We've a fault tolerant Management framework set up with Primary and backup Directory Service storage (DS). Most of the time fail-overs work in switching the roles of backup and primary directory service with graceful shutdowns.
However, when there is network failures, replication connections were dropped, the DS is hanging and locked up with Nullpoint exception.
At this point, both Primary and Backup are disfunctional and can not recover. The only option to restore is to kill the process and restart which gonna be issue.
Any fix for this.
We're on latest patch:
Sonic Management
Release 7.6.2 Build Number 196
Copyright (c) 1999-2008 Progress Software Corporation.
All rights reserved.
SonicMQ Continuous Availability Edition [Serial Number 4009181]
Release 7.6.2 Build Number 209 Protocol P30
Copyright (c) 1999-2008 Progress Software Corporation.
---------------
------LOG--
[10/04/15 00:43:53] ID=DIRECTORY SERVICE (warning) Replication connection SSL://edc-prod-dm:22506 failed to connect: No route to host
[10/04/15 00:44:14] ID=DIRECTORY SERVICE (severe) Directory Service failure, trace follows...
java.lang.NullPointerException
at com.sonicsw.mtstorage.impl.Storage.doGet(Storage.java:231)
at com.sonicsw.mtstorage.impl.Storage.get(Storage.java:160)
...
at com.sonicsw.mf.framework.util.StateManager.requestStateChange(StateManager.java:106)
at com.sonicsw.mf.framework.directory.DSComponent$DSStateHandler.activateNewState(DSComponent.java:4559)
at com.sonicsw.mf.framework.directory.DSComponent$DSStateHandler.access$5900(DSComponent.java:4466)
at com.sonicsw.mf.framework.directory.DSComponent$8.run(DSComponent.java:4493)
[10/04/15 00:44:14] ID=DIRECTORY SERVICE (severe) The transition failed...
com.sonicsw.mf.common.runtime.NonRecoverableStateChangeException: Directory Service startup failure
...
[10/04/15 00:44:14] ID=DIRECTORY SERVICE (severe) Aborting container
[10/04/15 00:44:14] (warning) Shutdown initiated (exit code=4)
...
[10/04/15 00:44:26] (warning) Failed to unload ID=DIRECTORY SERVICE, trace follows...

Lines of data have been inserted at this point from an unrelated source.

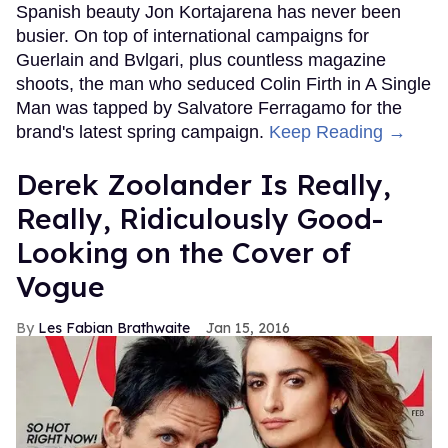
Spanish beauty Jon Kortajarena has never been
busier. On top of international campaigns for
Guerlain and Bvlgari, plus countless magazine
shoots, the man who seduced Colin Firth in A Single
Man was tapped by Salvatore Ferragamo for the
brand's latest spring campaign.
Keep Reading →
Derek Zoolander Is Really,
Really, Ridiculously Good-
Looking on the Cover of
Vogue
Les Fabian Brathwaite
Jan 15, 2016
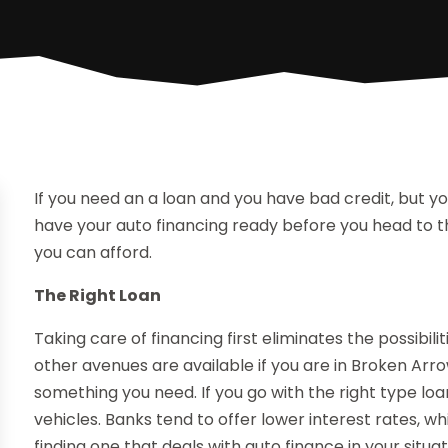
If you need an a loan and you have bad credit, but y
have your auto financing ready before you head to th
you can afford.
The Right Loan
Taking care of financing first eliminates the possibilit
other avenues are available if you are in Broken Arro
something you need. If you go with the right type lo
vehicles. Banks tend to offer lower interest rates, wh
finding one that deals with auto finance in your situa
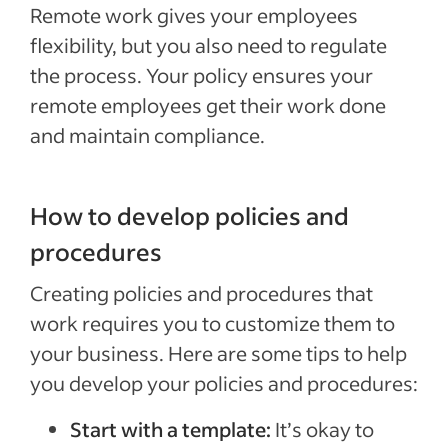
Remote work gives your employees
flexibility, but you also need to regulate
the process. Your policy ensures your
remote employees get their work done
and maintain compliance.
How to develop policies and
procedures
Creating policies and procedures that
work requires you to customize them to
your business. Here are some tips to help
you develop your policies and procedures:
Start with a template:
It’s okay to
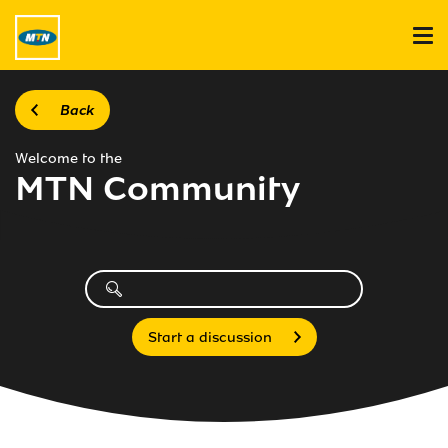
Back
Welcome to the
MTN Community
Start a discussion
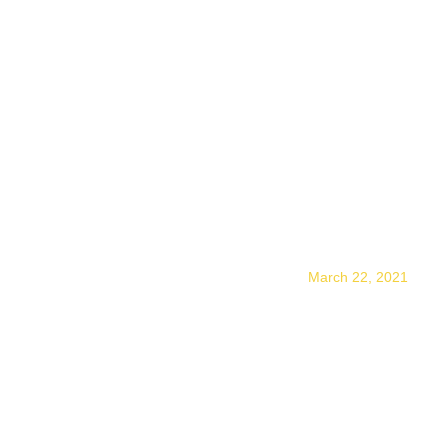
WHY And HOW Do I
Vision State
March 22, 2021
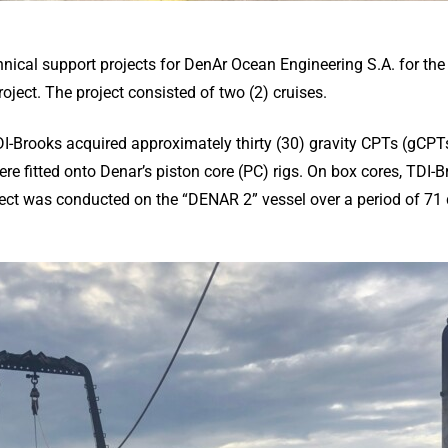
nical support projects for DenAr Ocean Engineering S.A. for th
oject. The project consisted of two (2) cruises.
, TDI-Brooks acquired approximately thirty (30) gravity CPTs (g
 fitted onto Denar’s piston core (PC) rigs. On box cores, TDI-Br
ject was conducted on the “DENAR 2” vessel over a period of 71 d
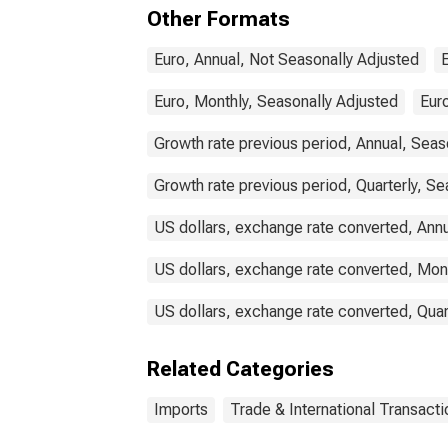
Other Formats
Euro, Annual, Not Seasonally Adjusted
Euro, Monthly, Seasonally Adjusted
Euro
Growth rate previous period, Annual, Seas
Growth rate previous period, Quarterly, Se
US dollars, exchange rate converted, Ann
US dollars, exchange rate converted, Mon
US dollars, exchange rate converted, Quar
Related Categories
Imports
Trade & International Transacti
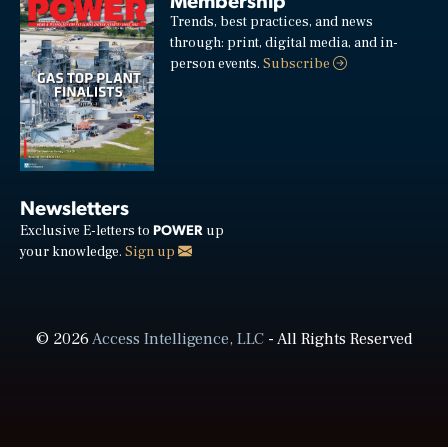
Trends, best practices, and news
through: print, digital media, and in-
person events.
Subscribe
Newsletters
POWER
Exclusive E-letters to
up
your knowledge.
Sign up
© 2026
Access Intelligence, LLC
- All Rights Reserved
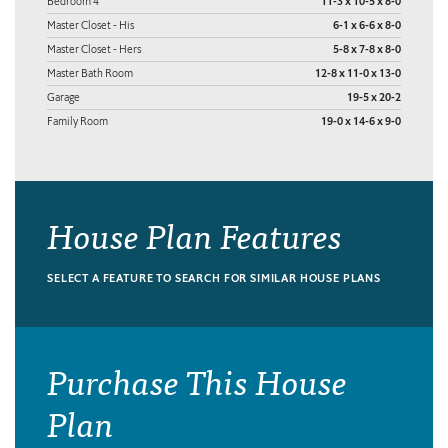
Bedroom 4
11-3 x 10-5 x 8-0
Master Closet - His
6-1 x 6-6 x 8-0
Master Closet - Hers
5-8 x 7-8 x 8-0
Master Bath Room
12-8 x 11-0 x 13-0
Garage
19-5 x 20-2
Family Room
19-0 x 14-6 x 9-0
House Plan Features
SELECT A FEATURE TO SEARCH FOR SIMILAR HOUSE PLANS
Purchase This House
Plan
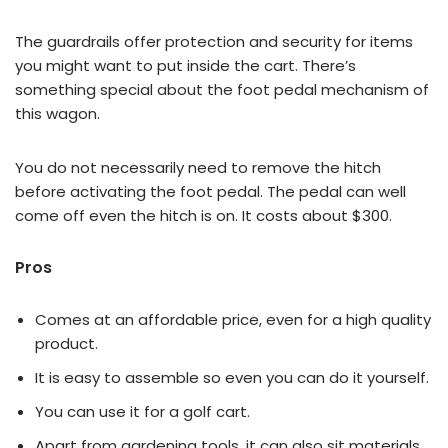
The guardrails offer protection and security for items
you might want to put inside the cart. There’s
something special about the foot pedal mechanism of
this wagon.
You do not necessarily need to remove the hitch
before activating the foot pedal. The pedal can well
come off even the hitch is on. It costs about $300.
Pros
Comes at an affordable price, even for a high quality
product.
It is easy to assemble so even you can do it yourself.
You can use it for a golf cart.
Apart from gardening tools, it can also sit materials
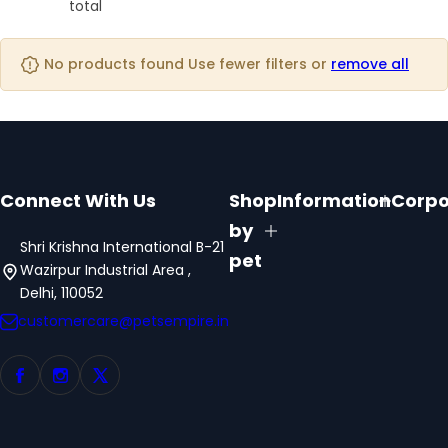
o
o
total
o
s
l
l
l
t
u
u
u
No products found Use fewer filters or
remove all
m
m
m
n
n
n
s
s
s
Connect With Us
Shop
Information
Corpo
by
Shri Krishna International B-21
pet
Wazirpur Industrial Area ,
Delhi, 110052
customercare@petsempire.in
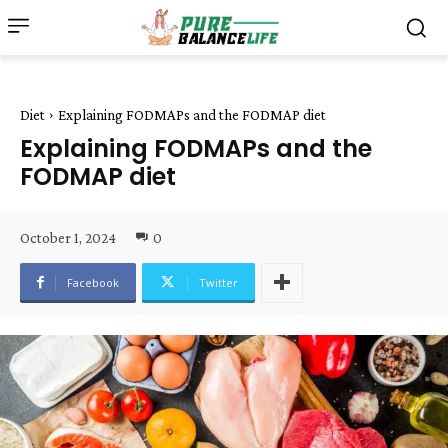
Diet
Explaining FODMAPs and the FODMAP diet
Explaining FODMAPs and the
FODMAP diet
October 1, 2024
0
Facebook
Twitter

com.sonicsw.mf.common.MFRuntimeException: java.lang.NullPointerException
at com.sonicsw.mf.framework.directory.DSComponent.createMFRuntimeException(DSComponent.java:3228)
at com.sonicsw.mf.framework.directory.DSComponent.stopDirectoryService(DSComponent.java:1390)
at com.sonicsw.mf.framework.directory.DSComponent.stop(DSComponent.java:1136)
My suggestion would be to contact Customer Support with this. They would be better at diagnosing this.
One question.... you mention this happens with Network Failure ---- I am assuming you are using local storage and not some network drive, but it is worth asking, just in case. If there is a network failure you might get low level storage exceptions like this.
Both DS storage are in local drive. opened support ticket and I was told it was something to do with DS cache loaded in to memory. The underlying code is not handling the DS cache properly when the replication connections dropped.
looking forward for the fix.
Issue was handled by Customer Support ticket.